> [Records supplied]:
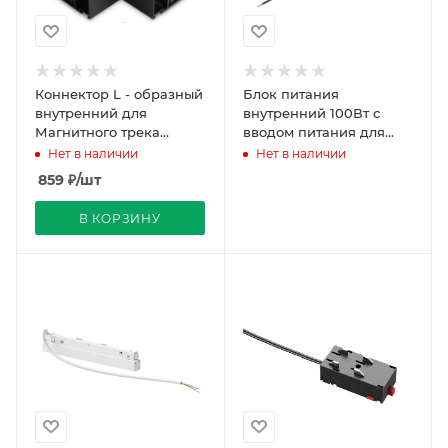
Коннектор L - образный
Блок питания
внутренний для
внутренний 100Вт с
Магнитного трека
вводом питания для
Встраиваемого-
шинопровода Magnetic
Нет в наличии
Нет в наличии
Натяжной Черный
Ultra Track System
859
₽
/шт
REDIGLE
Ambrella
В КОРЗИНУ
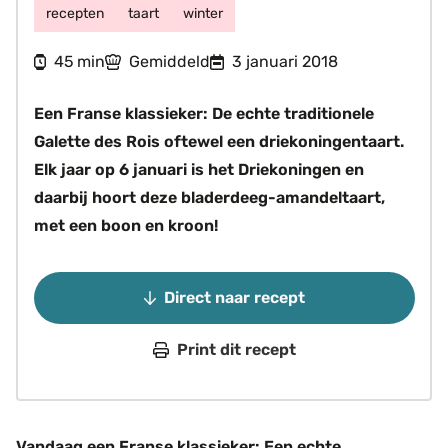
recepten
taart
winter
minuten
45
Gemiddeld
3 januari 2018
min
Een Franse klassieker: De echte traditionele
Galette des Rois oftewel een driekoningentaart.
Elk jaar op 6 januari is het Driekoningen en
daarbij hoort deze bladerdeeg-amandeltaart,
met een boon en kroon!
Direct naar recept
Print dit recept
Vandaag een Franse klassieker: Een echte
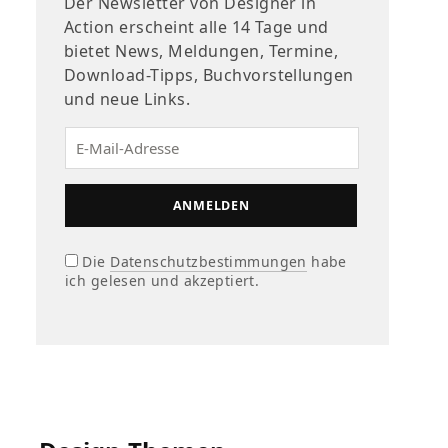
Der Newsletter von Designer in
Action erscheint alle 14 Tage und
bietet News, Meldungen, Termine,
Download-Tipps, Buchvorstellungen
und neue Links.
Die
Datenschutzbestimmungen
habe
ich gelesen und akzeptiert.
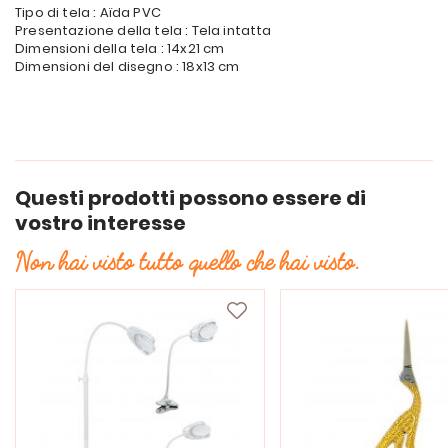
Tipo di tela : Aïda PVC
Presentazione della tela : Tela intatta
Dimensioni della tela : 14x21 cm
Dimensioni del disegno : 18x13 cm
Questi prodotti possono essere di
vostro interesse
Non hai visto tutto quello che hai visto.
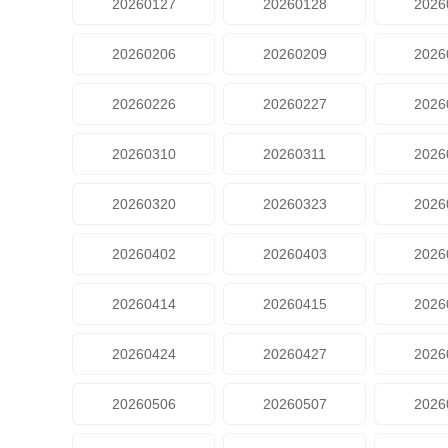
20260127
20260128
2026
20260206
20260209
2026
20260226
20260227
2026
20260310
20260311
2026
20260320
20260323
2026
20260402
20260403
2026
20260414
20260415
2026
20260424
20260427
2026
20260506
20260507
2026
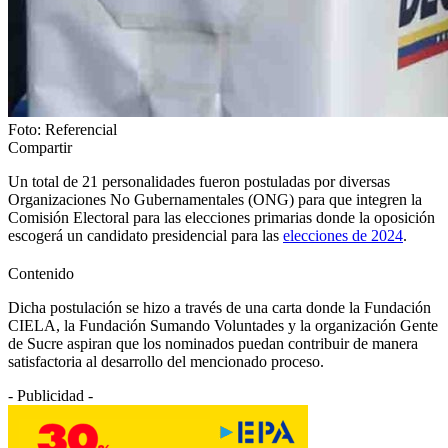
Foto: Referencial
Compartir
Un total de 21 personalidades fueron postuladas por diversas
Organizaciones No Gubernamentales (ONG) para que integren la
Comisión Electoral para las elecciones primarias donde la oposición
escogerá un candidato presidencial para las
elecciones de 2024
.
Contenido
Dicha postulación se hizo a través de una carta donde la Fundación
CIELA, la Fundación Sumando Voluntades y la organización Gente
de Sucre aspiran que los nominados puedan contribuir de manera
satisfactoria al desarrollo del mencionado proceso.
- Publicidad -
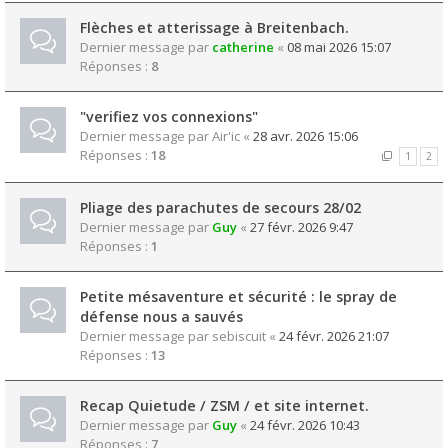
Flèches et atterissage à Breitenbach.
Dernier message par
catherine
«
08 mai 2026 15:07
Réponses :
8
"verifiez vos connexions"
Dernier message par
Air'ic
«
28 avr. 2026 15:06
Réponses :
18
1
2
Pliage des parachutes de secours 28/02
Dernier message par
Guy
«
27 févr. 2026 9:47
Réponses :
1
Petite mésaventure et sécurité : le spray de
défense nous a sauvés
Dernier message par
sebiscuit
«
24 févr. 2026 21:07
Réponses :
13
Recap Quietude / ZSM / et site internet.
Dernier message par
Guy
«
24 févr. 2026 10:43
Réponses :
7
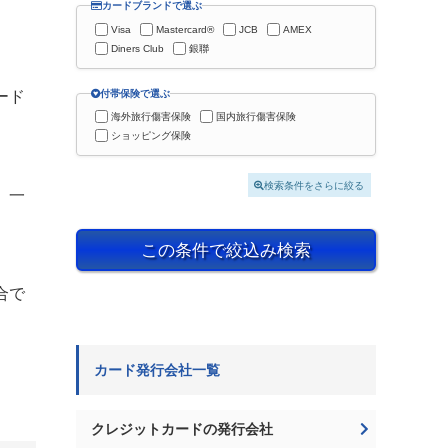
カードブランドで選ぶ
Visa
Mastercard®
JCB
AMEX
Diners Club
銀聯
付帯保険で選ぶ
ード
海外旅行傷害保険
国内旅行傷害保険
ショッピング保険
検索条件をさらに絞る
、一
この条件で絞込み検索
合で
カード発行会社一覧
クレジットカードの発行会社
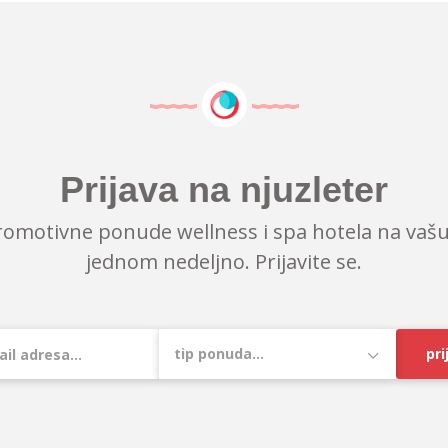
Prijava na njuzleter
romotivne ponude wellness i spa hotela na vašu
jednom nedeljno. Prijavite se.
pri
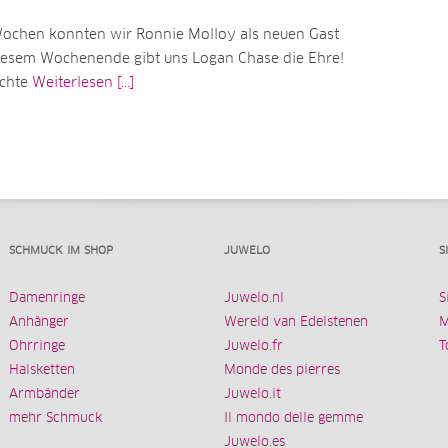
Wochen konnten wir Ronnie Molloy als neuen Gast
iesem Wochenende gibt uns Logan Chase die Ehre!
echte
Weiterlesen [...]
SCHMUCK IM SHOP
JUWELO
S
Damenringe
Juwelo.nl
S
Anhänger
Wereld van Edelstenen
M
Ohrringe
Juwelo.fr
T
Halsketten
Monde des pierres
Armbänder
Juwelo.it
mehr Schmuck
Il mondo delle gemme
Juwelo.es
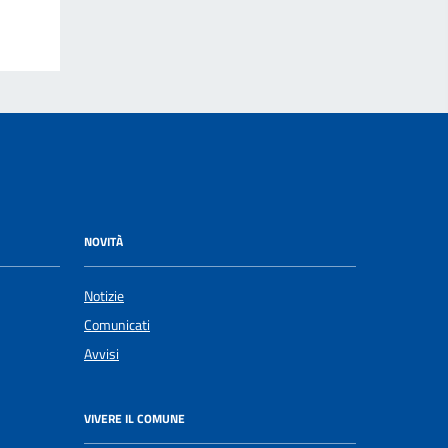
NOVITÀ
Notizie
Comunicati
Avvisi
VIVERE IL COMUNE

--

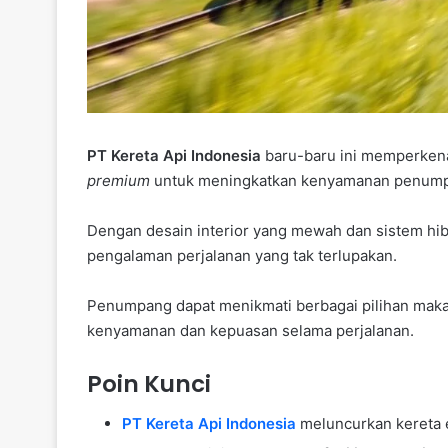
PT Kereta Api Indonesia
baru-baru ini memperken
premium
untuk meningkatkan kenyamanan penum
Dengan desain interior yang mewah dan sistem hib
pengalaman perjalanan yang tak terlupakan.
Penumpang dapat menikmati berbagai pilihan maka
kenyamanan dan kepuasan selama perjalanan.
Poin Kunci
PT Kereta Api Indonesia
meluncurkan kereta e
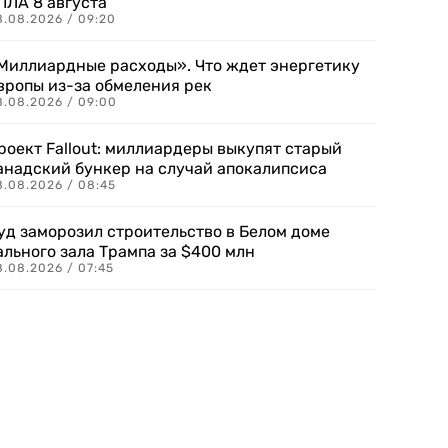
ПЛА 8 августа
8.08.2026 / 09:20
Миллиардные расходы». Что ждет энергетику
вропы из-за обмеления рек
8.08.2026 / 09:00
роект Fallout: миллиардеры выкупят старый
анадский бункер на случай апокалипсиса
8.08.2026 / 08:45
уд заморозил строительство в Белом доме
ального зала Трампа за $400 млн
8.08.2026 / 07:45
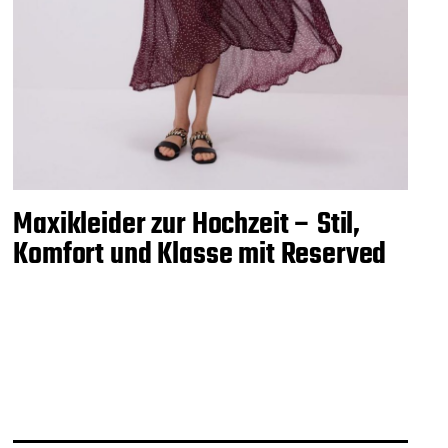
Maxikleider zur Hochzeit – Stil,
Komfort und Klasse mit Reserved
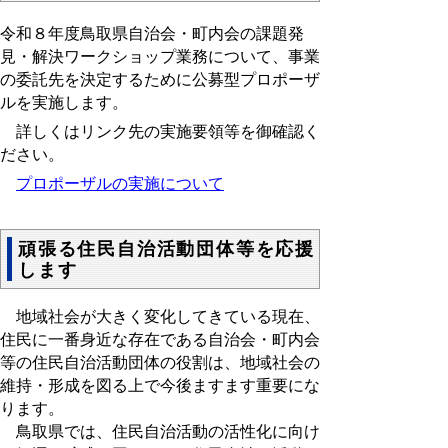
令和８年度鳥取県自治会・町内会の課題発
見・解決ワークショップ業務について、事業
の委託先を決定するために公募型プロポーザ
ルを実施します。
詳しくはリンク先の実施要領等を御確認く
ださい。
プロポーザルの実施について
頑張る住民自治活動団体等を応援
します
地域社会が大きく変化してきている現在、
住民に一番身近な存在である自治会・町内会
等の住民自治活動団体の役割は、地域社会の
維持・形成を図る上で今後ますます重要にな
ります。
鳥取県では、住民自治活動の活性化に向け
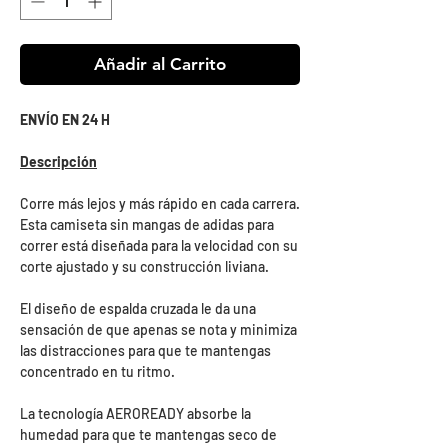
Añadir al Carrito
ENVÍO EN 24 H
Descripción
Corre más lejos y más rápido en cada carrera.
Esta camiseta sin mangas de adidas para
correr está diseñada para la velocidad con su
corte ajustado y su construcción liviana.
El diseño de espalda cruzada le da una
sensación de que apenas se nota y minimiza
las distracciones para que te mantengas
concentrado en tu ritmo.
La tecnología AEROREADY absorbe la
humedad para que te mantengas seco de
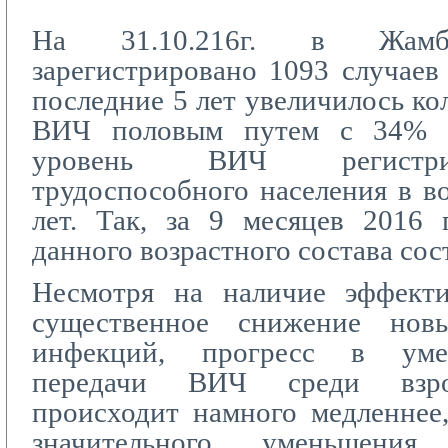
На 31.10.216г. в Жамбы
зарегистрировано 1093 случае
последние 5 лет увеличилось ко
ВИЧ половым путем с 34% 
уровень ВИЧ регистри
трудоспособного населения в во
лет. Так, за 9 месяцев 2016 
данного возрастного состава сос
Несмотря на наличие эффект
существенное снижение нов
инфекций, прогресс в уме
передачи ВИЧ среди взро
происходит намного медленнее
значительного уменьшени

==

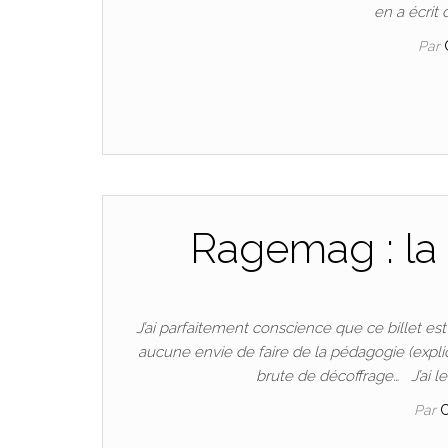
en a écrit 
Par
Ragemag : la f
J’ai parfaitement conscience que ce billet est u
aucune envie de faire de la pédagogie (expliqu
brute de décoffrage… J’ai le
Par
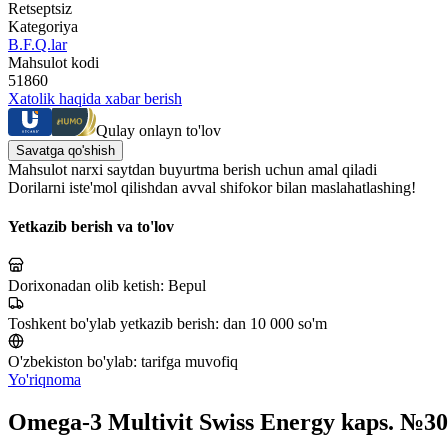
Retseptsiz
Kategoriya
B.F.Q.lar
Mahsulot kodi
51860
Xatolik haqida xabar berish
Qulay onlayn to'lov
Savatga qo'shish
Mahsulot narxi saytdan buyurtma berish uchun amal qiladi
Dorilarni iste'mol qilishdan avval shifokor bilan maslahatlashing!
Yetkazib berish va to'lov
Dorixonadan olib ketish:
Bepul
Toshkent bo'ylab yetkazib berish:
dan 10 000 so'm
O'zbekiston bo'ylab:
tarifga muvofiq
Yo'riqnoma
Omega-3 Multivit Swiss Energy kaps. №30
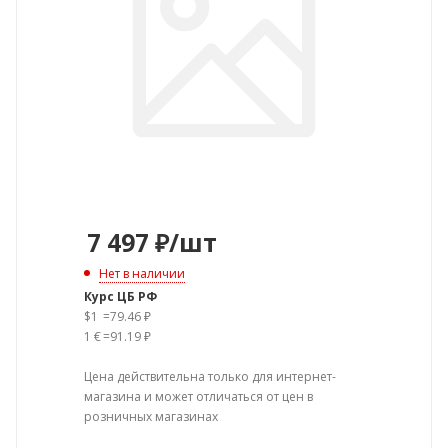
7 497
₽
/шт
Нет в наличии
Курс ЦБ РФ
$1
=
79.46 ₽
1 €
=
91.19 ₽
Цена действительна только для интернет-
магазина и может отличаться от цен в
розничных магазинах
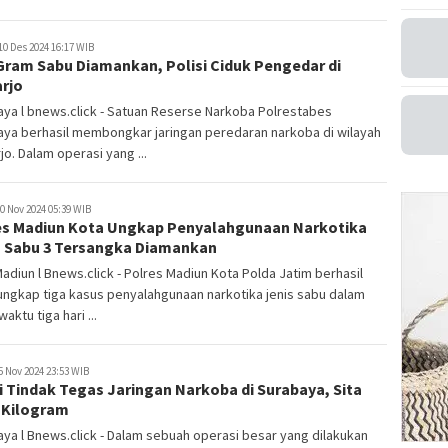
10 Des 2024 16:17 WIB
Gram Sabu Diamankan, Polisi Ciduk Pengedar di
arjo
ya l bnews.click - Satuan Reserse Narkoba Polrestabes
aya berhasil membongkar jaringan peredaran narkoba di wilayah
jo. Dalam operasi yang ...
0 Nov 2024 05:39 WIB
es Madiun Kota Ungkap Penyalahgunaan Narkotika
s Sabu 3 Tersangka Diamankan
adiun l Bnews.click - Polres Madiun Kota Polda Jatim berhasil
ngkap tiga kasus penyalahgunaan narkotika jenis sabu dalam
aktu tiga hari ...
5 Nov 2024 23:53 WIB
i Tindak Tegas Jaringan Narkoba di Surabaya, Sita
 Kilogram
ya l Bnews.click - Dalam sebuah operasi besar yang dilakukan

> [Goal of the exercise]:
List each line in the listing that contains the string "Mahsulot".

> [Response to the task]:
Mahsulot kodi
Mahsulot narxi saytdan buyurtma berish uchun amal qiladi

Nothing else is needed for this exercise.